これは何より舛添氏の「公」の感覚が、一般的な常識のレベルとはかなり食い違っているところに問題を大きくしている要因があるからでしょう。

official car.jpg

さて、取材を受けた日の午後、
待機時間中、控室で取材を受けた某テレビ局の報道を見ることができました。
取り上げられていたのは、どこかのハイヤー会社の運転手で、車内にてカメラを向けられながら、
運転日報に関する政治部記者からの質問を受けている場面が流れてきました。

私は匿名で取材に応じたこともあって、記者の参考程度にとどまったようです。

都庁の運転手は公務員

前述の運転日誌によると、もっとも多い《都庁〜世田谷区〜湯河原〜都庁》という「通常ルート」で、走行距離は二百キロを超え、六時間ほどかかっている。
都内のハイヤー会社に問い合わせると、「都庁と湯河原町の往復で、約八万円かかります」とのこと。この一年で四十九回来訪しているので、単純計算で、約四百万円ということになる。

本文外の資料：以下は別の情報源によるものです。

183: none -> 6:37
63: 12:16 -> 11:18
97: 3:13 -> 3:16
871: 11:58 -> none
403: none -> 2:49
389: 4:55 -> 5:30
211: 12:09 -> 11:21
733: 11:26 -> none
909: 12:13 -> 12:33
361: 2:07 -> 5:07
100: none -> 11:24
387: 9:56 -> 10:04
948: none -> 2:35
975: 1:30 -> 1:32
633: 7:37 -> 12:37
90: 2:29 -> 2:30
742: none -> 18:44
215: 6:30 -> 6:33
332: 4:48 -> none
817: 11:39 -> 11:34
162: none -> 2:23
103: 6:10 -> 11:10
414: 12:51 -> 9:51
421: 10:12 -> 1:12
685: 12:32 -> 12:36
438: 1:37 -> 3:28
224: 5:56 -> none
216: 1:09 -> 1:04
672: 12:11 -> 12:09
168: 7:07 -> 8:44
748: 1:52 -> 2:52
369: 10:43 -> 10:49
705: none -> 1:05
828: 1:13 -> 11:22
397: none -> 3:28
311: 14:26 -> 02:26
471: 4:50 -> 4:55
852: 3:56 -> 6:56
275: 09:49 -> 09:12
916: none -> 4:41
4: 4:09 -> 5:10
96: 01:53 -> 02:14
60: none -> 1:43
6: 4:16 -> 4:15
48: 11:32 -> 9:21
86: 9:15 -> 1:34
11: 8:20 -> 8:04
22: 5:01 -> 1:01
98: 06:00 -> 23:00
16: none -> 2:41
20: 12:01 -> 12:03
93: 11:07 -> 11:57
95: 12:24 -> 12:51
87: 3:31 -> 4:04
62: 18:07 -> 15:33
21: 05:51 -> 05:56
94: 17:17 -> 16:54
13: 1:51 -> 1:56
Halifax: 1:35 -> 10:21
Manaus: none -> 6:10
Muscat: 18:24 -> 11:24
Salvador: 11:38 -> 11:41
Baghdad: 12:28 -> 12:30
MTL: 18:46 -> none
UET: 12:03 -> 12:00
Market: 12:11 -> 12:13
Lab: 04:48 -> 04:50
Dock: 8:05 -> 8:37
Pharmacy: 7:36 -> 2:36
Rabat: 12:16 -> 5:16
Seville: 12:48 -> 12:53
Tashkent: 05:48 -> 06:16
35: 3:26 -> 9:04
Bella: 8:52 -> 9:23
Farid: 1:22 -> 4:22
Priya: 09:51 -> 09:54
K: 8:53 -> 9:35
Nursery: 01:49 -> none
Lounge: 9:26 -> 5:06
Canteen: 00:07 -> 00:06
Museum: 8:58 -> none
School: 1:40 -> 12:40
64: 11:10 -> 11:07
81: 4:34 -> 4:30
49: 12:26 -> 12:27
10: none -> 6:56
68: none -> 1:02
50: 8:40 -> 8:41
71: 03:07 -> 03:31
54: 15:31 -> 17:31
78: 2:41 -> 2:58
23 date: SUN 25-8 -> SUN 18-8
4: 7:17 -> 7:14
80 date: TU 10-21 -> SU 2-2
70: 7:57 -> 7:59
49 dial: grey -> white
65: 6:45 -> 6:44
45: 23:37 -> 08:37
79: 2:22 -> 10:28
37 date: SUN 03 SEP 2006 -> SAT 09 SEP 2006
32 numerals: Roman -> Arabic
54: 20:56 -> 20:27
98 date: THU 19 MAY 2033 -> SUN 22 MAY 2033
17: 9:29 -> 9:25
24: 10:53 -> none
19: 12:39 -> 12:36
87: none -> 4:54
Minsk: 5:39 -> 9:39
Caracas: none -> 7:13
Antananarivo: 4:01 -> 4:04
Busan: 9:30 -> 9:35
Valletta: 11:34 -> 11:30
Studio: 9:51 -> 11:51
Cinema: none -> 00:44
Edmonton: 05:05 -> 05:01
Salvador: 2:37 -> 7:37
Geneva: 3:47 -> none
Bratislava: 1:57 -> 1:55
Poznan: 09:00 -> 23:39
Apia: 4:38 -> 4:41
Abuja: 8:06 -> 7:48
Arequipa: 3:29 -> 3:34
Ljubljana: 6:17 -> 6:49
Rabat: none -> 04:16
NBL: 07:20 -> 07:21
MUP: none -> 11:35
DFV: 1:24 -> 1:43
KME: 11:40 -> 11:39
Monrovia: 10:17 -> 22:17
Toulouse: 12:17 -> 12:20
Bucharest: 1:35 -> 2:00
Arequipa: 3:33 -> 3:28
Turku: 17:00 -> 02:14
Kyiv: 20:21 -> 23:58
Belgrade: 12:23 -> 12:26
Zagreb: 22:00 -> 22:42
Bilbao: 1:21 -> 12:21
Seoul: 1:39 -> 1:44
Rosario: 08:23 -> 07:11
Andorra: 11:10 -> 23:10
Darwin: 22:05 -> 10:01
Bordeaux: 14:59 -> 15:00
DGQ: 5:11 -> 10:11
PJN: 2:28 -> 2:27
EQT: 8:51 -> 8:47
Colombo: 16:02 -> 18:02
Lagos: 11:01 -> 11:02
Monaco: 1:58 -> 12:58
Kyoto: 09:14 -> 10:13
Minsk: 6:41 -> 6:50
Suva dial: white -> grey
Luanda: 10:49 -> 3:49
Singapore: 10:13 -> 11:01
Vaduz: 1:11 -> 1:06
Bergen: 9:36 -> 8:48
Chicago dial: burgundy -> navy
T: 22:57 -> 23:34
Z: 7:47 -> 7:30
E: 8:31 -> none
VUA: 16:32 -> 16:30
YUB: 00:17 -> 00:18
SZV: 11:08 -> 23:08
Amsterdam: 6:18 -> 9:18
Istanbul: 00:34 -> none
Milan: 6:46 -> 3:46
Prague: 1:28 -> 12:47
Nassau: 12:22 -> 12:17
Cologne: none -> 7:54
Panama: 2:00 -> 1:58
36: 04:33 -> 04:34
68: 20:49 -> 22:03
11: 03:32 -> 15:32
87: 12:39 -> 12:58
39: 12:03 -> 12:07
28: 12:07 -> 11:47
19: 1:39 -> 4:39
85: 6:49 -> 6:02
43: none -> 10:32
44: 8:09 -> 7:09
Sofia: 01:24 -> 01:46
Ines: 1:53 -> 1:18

また運転手は平均四時間を超える時間外勤務を課されている。その累計は二百二十四時間に上り、これは二十五日分の勤務時間に匹敵することになる。都庁に勤務する運転手の初任給は十四万二千円だが、少なくともこの金額以上の経費が使われているのは間違いなさそうだ。

週刊文春記事抜粋(週刊文春」2016年5月5日/12日 ゴールデンウィーク特大号

上記記事からわかるように、運転手もどうやら公務員のようです。
私はてっきり都庁も運転手は外部のハイタク会社に委託しているものと思っていました。

ちなみに
都庁の役員運転手を希望される方は
東京都庁財務局に問い合わせしてみてください。
過去に役員運転手を募集していました。